(Saved entries)
- - - - - - -

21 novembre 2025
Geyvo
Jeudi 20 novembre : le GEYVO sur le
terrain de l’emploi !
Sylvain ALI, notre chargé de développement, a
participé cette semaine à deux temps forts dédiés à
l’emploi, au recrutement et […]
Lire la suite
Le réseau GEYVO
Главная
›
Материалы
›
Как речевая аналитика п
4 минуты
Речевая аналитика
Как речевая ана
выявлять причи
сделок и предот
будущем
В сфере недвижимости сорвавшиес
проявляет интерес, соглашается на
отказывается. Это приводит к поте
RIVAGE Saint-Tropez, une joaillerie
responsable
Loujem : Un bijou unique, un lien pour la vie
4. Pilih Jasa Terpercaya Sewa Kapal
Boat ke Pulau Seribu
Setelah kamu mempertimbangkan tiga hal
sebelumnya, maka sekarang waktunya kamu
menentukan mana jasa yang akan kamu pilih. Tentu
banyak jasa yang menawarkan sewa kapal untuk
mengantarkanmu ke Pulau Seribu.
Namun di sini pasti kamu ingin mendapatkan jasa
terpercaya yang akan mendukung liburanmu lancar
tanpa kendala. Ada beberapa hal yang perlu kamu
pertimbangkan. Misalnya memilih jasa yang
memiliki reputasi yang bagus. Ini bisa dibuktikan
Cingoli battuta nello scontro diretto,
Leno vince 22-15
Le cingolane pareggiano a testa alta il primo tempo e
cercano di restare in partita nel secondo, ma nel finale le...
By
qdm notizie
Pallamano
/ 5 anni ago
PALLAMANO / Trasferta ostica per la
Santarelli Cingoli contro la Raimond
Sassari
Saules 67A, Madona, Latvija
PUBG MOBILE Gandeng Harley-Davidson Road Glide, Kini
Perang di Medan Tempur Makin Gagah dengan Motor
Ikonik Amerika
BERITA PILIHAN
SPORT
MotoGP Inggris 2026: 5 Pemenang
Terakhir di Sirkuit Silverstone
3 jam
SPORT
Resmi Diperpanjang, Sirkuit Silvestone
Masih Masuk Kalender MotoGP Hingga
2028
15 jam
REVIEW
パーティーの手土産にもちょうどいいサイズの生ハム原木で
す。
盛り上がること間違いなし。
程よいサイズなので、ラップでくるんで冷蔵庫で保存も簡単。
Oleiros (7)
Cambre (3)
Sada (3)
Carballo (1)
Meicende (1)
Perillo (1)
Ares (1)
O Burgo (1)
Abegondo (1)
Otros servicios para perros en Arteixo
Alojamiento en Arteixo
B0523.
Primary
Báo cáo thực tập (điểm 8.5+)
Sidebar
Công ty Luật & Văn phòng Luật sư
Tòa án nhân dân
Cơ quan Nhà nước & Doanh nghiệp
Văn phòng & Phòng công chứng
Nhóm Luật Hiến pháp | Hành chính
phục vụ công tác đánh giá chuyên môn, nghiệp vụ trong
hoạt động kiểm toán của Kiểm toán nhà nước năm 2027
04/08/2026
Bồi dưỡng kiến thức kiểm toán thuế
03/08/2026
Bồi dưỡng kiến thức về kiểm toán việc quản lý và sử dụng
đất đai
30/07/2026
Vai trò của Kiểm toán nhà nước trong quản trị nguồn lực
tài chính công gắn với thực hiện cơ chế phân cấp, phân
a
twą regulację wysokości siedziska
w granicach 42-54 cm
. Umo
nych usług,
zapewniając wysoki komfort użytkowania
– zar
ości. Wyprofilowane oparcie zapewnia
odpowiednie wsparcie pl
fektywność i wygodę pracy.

- - - - - - -

- [EXERCISE BRIEF]
Exactly and exclusively, repeat the lines from the line that contains "Meicende (1)" through the end of the records, both ends included.

- [ANSWER]
Meicende (1)
Perillo (1)
Ares (1)
O Burgo (1)
Abegondo (1)
Otros servicios para perros en Arteixo
Alojamiento en Arteixo
B0523.
Primary
Báo cáo thực tập (điểm 8.5+)
Sidebar
Công ty Luật & Văn phòng Luật sư
Tòa án nhân dân
Cơ quan Nhà nước & Doanh nghiệp
Văn phòng & Phòng công chứng
Nhóm Luật Hiến pháp | Hành chính
phục vụ công tác đánh giá chuyên môn, nghiệp vụ trong
hoạt động kiểm toán của Kiểm toán nhà nước năm 2027
04/08/2026
Bồi dưỡng kiến thức kiểm toán thuế
03/08/2026
Bồi dưỡng kiến thức về kiểm toán việc quản lý và sử dụng
đất đai
30/07/2026
Vai trò của Kiểm toán nhà nước trong quản trị nguồn lực
tài chính công gắn với thực hiện cơ chế phân cấp, phân
a
twą regulację wysokości siedziska
w granicach 42-54 cm
. Umo
nych usług,
zapewniając wysoki komfort użytkowania
– zar
ości. Wyprofilowane oparcie zapewnia
odpowiednie wsparcie pl
fektywność i wygodę pracy.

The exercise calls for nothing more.